Ossikovski Razvigor, Gil José J, San José Ignacio
J Opt Soc Am A Opt Image Sci Vis. 2013 Nov 1;30(11):2291-305. doi: 10.1364/JOSAA.30.002291.
By using the symmetric serial decomposition of a normalized Mueller matrix M [J. Opt. Soc. Am. A 26, 1109 (2009)] as a starting point and by considering the reciprocity property of Mueller matrices, the geometrical features of the Poincaré sphere mapping by M are analyzed in order to obtain a new parameterization of M in which the 15 representative parameters have straightforward geometrical interpretations.

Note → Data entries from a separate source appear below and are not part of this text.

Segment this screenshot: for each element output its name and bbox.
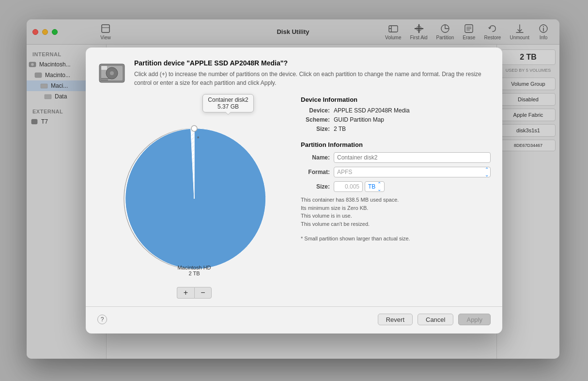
footer-buttons: Revert Cancel Apply xyxy=(378,314,491,325)
macintosh-segment-name: Macintosh HD xyxy=(177,265,211,270)
partition-notes: This container has 838.5 MB used space. … xyxy=(301,196,491,228)
resize-handle[interactable] xyxy=(191,126,197,131)
cancel-button[interactable]: Cancel xyxy=(418,314,453,325)
tooltip-name: Container disk2 xyxy=(208,96,248,103)
pie-container: * Macintosh HD 2 TB xyxy=(112,116,277,281)
scheme-label: Scheme: xyxy=(301,116,330,123)
size-form-row: Size: TB ⌃⌄ xyxy=(301,181,491,192)
size-unit-selector[interactable]: TB ⌃⌄ xyxy=(365,181,385,192)
note-3: This volume is in use. xyxy=(301,212,491,220)
name-form-label: Name: xyxy=(301,154,330,161)
format-row: Format: APFS ⌃⌄ xyxy=(301,167,491,177)
modal-header: Partition device "APPLE SSD AP2048R Medi… xyxy=(86,48,502,94)
device-label: Device: xyxy=(301,107,330,114)
macintosh-segment[interactable] xyxy=(125,128,266,269)
modal-body: Container disk2 5.37 GB xyxy=(86,94,502,306)
remove-partition-button[interactable]: − xyxy=(194,287,212,299)
help-button[interactable]: ? xyxy=(97,315,107,324)
format-select-wrapper: APFS ⌃⌄ xyxy=(334,167,491,177)
apply-button[interactable]: Apply xyxy=(458,314,491,325)
add-partition-button[interactable]: + xyxy=(177,287,194,299)
size-form-label: Size: xyxy=(301,183,330,190)
svg-rect-26 xyxy=(101,66,107,70)
pie-area: Container disk2 5.37 GB xyxy=(97,94,291,299)
note-2: Its minimum size is Zero KB. xyxy=(301,204,491,212)
revert-button[interactable]: Revert xyxy=(378,314,413,325)
size-label: Size: xyxy=(301,126,330,132)
unit-label: TB xyxy=(368,183,375,190)
modal-footer: ? Revert Cancel Apply xyxy=(86,306,502,332)
scheme-value: GUID Partition Map xyxy=(334,116,384,123)
name-row: Name: xyxy=(301,152,491,163)
name-input[interactable] xyxy=(334,152,491,163)
pie-controls: + − xyxy=(177,287,212,299)
disk-icon xyxy=(97,59,126,88)
size-value: 2 TB xyxy=(334,126,346,132)
partition-tooltip: Container disk2 5.37 GB xyxy=(202,94,253,112)
device-value: APPLE SSD AP2048R Media xyxy=(334,107,410,114)
device-info-title: Device Information xyxy=(301,96,491,103)
partition-info-title: Partition Information xyxy=(301,141,491,148)
info-panel: Device Information Device: APPLE SSD AP2… xyxy=(301,94,491,299)
size-row: Size: 2 TB xyxy=(301,126,491,132)
format-form-label: Format: xyxy=(301,169,330,175)
modal-title-area: Partition device "APPLE SSD AP2048R Medi… xyxy=(134,59,491,87)
size-row-controls: TB ⌃⌄ xyxy=(334,181,385,192)
size-input[interactable] xyxy=(334,181,363,192)
svg-point-24 xyxy=(110,71,114,75)
macintosh-label: Macintosh HD 2 TB xyxy=(177,265,211,276)
scheme-row: Scheme: GUID Partition Map xyxy=(301,116,491,123)
partition-modal: Partition device "APPLE SSD AP2048R Medi… xyxy=(86,48,502,333)
note-1: This container has 838.5 MB used space. xyxy=(301,196,491,204)
format-select[interactable]: APFS xyxy=(334,167,491,177)
pie-chart: * xyxy=(112,116,277,281)
asterisk-marker: * xyxy=(197,135,200,142)
modal-overlay: Partition device "APPLE SSD AP2048R Medi… xyxy=(0,0,588,381)
macintosh-segment-size: 2 TB xyxy=(177,270,211,276)
tooltip-size: 5.37 GB xyxy=(208,103,248,110)
note-4: This volume can't be resized. xyxy=(301,220,491,228)
modal-subtitle: Click add (+) to increase the number of … xyxy=(134,70,491,87)
device-row: Device: APPLE SSD AP2048R Media xyxy=(301,107,491,114)
partition-info-section: Partition Information Name: Format: APFS… xyxy=(301,141,491,228)
modal-title: Partition device "APPLE SSD AP2048R Medi… xyxy=(134,59,491,67)
footnote: * Small partition shown larger than actu… xyxy=(301,236,491,241)
unit-chevron-icon: ⌃⌄ xyxy=(377,181,381,192)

This approach provides a new geometry-based framework, whereby any normalized Mueller matrix M is completely described by a set of three associated ellipsoids whose geometrical and topological properties are characteristic of M. The mapping analysis considers the cases of type-I and type-II, as well as singular and nonsingular Mueller matrices. The novel parameterization is applied to several illustrative examples of experimental Mueller matrices taken from the literature.
以归一化穆勒矩阵(M)的对称序列分解[《美国光学学会志A》26, 1109 (2009)]为起点,并考虑穆勒矩阵的互易特性,分析了由(M)进行的庞加莱球映射的几何特征,以获得(M)的一种新参数化,其中15个代表性参数具有直接的几何解释。这种方法提供了一个基于几何的新框架,据此任何归一化穆勒矩阵(M)都由一组三个相关椭球体完全描述,其几何和拓扑特性是(M)的特征。映射分析考虑了I型和II型情况,以及奇异和非奇异穆勒矩阵。这种新颖的参数化应用于从文献中选取的几个实验穆勒矩阵的示例。